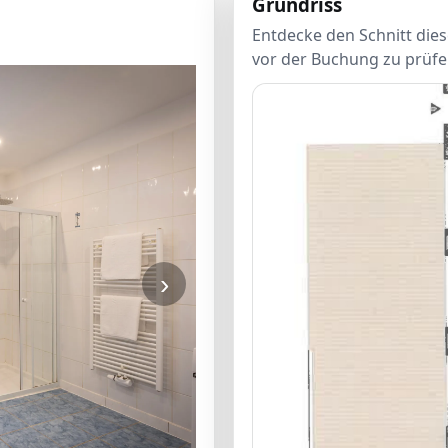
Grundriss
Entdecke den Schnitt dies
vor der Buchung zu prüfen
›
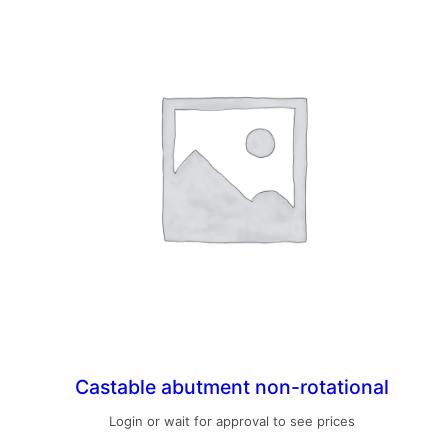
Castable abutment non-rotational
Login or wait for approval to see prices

______

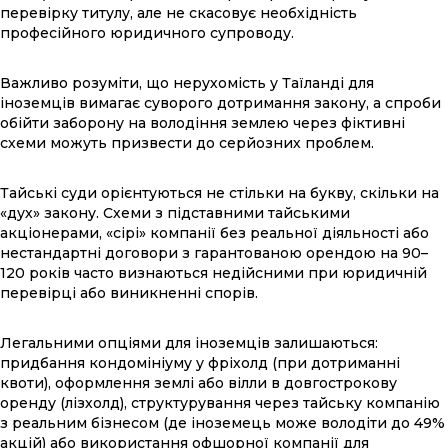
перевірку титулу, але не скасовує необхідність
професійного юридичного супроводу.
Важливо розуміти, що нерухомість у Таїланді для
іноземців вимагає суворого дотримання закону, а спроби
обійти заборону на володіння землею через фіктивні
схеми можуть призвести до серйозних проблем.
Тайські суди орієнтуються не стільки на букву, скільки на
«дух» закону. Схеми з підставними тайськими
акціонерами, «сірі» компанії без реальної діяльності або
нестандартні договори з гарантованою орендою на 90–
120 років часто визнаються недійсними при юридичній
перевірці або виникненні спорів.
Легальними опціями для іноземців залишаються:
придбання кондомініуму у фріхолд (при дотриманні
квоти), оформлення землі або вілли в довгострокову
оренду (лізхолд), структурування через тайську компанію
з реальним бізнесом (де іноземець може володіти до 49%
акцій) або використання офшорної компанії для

______

▶ YOUR TASK
From the data above, output only the lines between the line containing "іноземців вимагає суворого" and the line containing "з підставними тайськими", inclusive, exactly as written.

▶ RESPONSE AREA
іноземців вимагає суворого дотримання закону, а спроби
обійти заборону на володіння землею через фіктивні
схеми можуть призвести до серйозних проблем.
Тайські суди орієнтуються не стільки на букву, скільки на
«дух» закону. Схеми з підставними тайськими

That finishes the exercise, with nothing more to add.